Other big issue is the snowballing. There's a point in the mid game where my cities just run out of stuff to build, and I'm sitting on huge stockpiles of money and influence with nothing to do with it - which is where I tend to lose interest. Needs a lot of balance/pacing work.

That said, while I'd agree it's merely "OK" at the moment, there's plenty of potential for improvement. It's in a much more solid state than Civ 5 was at launch.
 
There's a point in the mid game where my cities just run out of stuff to build, and I'm sitting on huge stockpiles of money and influence with nothing to do with it - which is where I tend to lose interest.

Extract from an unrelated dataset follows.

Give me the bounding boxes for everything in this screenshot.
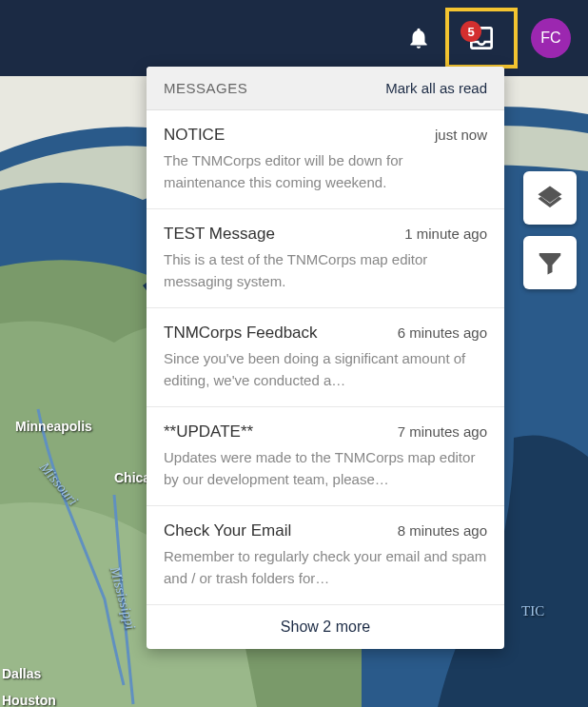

I was surprised how demotivating it was to secure a huge money/turn income. I usually stay pretty engaged when it’s about ramping up production and building stuff, but when it’s mostly about buyout something clicks off for me. Maybe it’s that I am addicted to micro, and with money your whole empire really just becomes one big city and more money and science tend to be all you need so you tile out a build queue and every few turns to click buy on a bunch. Or just that it’s really powerful currently once you get it working and the game becomes far less interesting to me when I am the leader.
 
Still haven't got it, just finishing up a rpg I currently have in progress. But so far I find the Let's plays on youtube a little on the boring side. Visually the game looks great. But from a 3rd person perspective, the game doesn't look as interesting as Civ6. Even despite a lot more you can do in the early game. That said, I still will probably buy it, I have a feeling this game is more fun to play than to watch.
 
City planning and building feels boring to me. I was never a huge fan of that in Civ either but building in HK is less interesting than building in Civ6 or OW for me. But the combat, or risk of it, makes it all feel engaging and exciting. When it’s about researching new units and maintaining the production to produce more of them, because you need to invade your neighbor during a narrow window before they don’t out tech you (and they always do by the end of a war, I find) or defend against a (mostly early-game) aggressive invasion , then adding yields here or there and the cost-benefit of investment more vs making use of my economy feels very dynamic. Not sure what people are thinking who like the building of Civ more, but I imagine this would make watching really dull. Most games the AI very nearly gets me, and I haven’t even faced a Mongol/Huns neighbor yet since release.